About the only way an engine does get a steady stream of air when running (beside the combustion), is the water pump seal, or any place that is on the suction side of the water pump (yes, maybe a crack in the hose or loose hose clamp on suction side of the pump. Cavation can be a issue in a poorly designed water pump, would not suspect it from a Toyota design, but possible I guess. Look at Subaru on it water and oil pumps pulling air)
I have seen many head gasket leaks that show not full blowing of the material. But what I have seen is blacken fire rings,, or part of the ring black and black tracks (on head or block) leading to the coolant passage. So, if removing the head, looking at the gasket , and the block and head. If you do not see the full circle of the bright fire ring(or impression) on the cylinder head or block. Then it is not sealing. After cleaning up the block, I find the fire ring sealing area several .00x lower than the rest of the block. Toyota Specs on this is .002 give or take(there is always fudge factors, feeler gauges having their tolerances and such). Only way to get rid of these depression is milling the block. I hand sanded a block(DA sanding device) once in a remote trip to smooth out block enough to get it to what I would be happy with(Grease on pistons to catch debree)

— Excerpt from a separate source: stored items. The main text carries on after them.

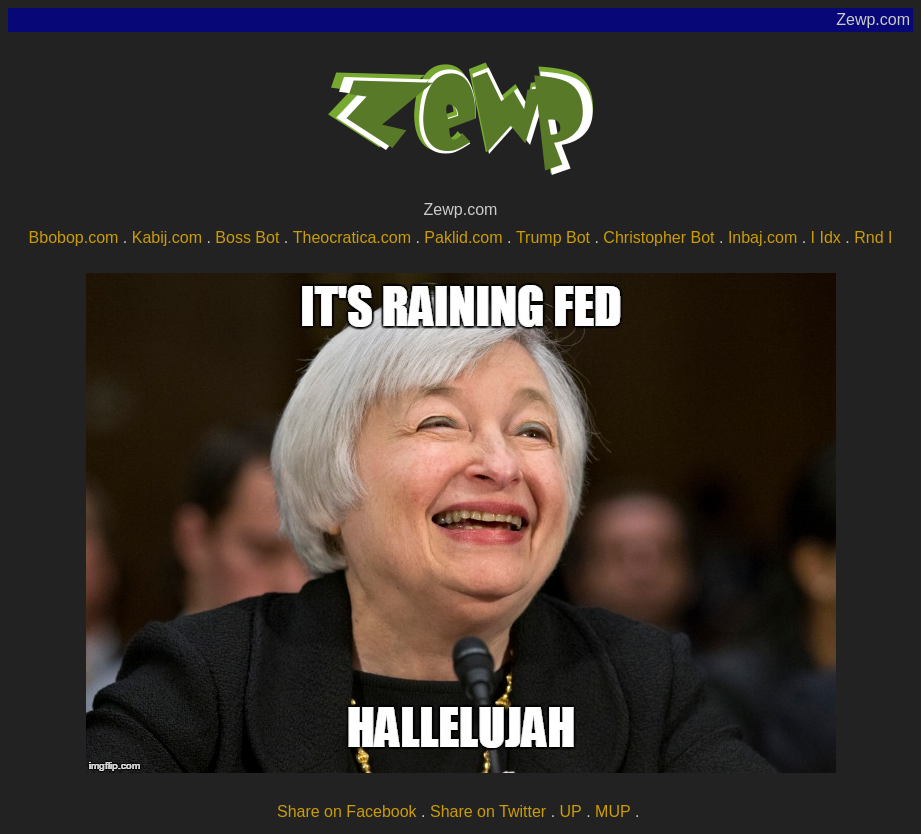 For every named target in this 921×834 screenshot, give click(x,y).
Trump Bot (553, 237)
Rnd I (873, 237)
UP (571, 811)
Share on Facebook (347, 811)
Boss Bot (247, 237)
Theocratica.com (352, 237)
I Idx (826, 237)
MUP (613, 811)
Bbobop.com (74, 237)
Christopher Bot (658, 237)
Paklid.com (463, 237)
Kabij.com (167, 237)
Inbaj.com (762, 237)
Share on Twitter (488, 811) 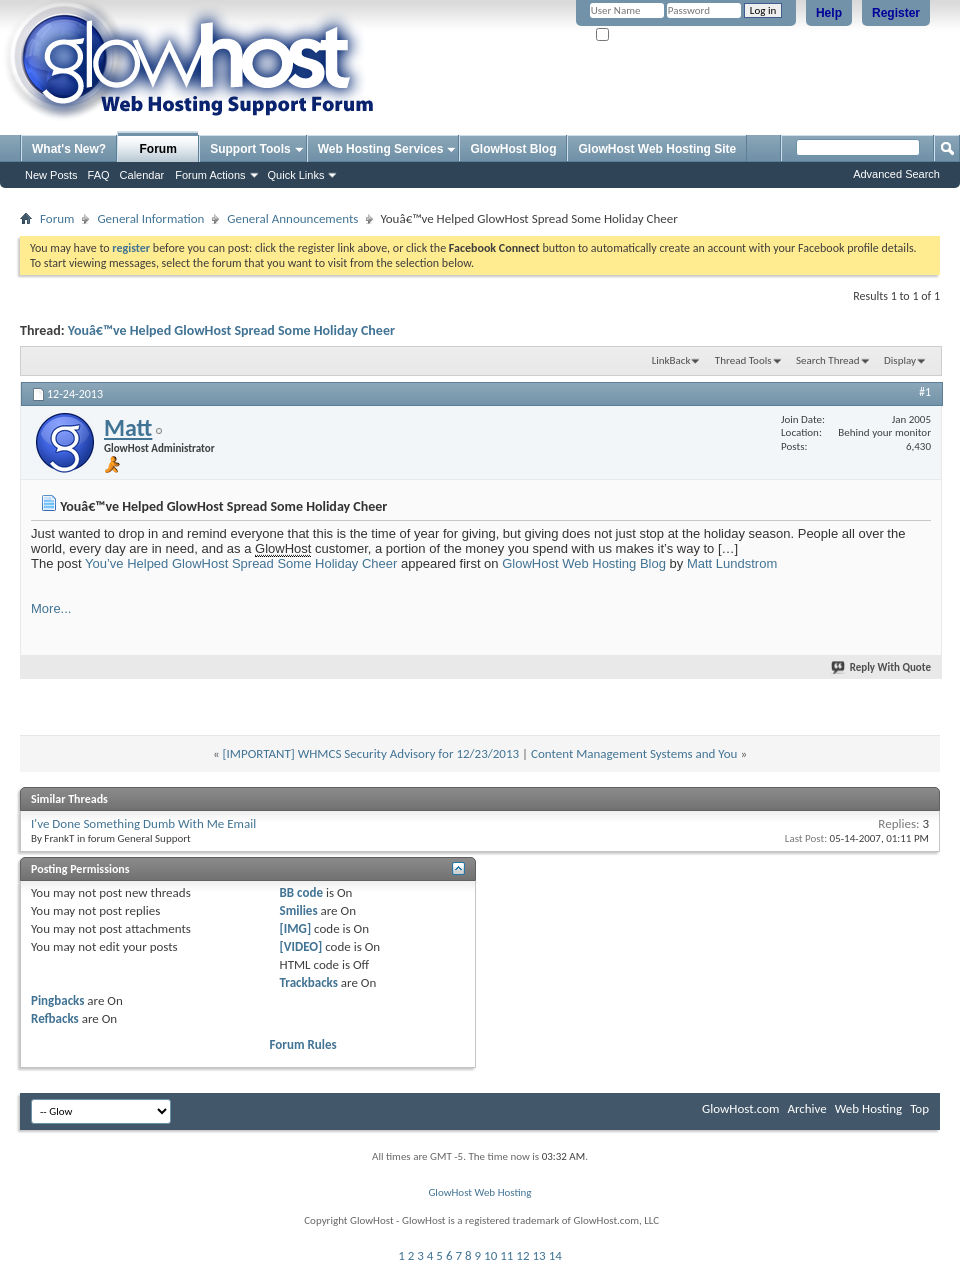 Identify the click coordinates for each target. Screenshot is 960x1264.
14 (555, 1255)
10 (490, 1255)
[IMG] (296, 928)
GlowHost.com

If you have the tools,, like a bore scope, coolant system pressure testing system to pressure test the system. Remove the spark plugs
pressure test the system 18-20 PSI, and run a bore scope into the spark plug holes. If you do have a coolant leak you can not find, this is a test to find it.
Seeing leaks between the block heand an gasket is an interesting site.
We have quite a few newer cheaper tools to diagnose coolant issues. This bubble test I have used since the 1980"s working for Cummins in
Alaska. It is a good first tool for me., If I see a steady stream of bubble. I know it can only be a couple of things, But if it is a strong steady stream,
I know it will almost 99% of the time it will be a head gasket fire ring issue.
But that is not to say, I have not seen catastrophic failures of 1fz head gaskets. Steam out the side of block or tail pipes and full oil pans of coolant. Engines are engines, they fail. and they fail differently all the time.
I know of 4-5 different remakes of the Toyota head gasket for the 1FZ(I am sure there were some for a few other engines that Toyota made).
The first gen 1FZ Head Gasket had the sticky material to bond to the head, and not any other metal to the fire ring to stablilze the fire ring. When the head moved, it broke the bond to the Head gasket. Later designs bonded the HG to the Block, allowing the head to move(heads move on all engines). There was more metal that was off the fire rings to the bolt holes to stablize the fire Ring so it did not move, especially at #1 , #6 Cylinders. Then there was hole size at the back of the block, Things changed there to control the fluid move thru that part to help control the EGR Hot EGR gasses thru this area. If your engine has never been apart, that head gasket is a ticking time bomb(and I have been saying this for years, and you may still have it. really poor design.)
Good luck with it all. And this is My opinion based on my 45+ years of experience of gas and diesel. working on the 1FZ since 1998.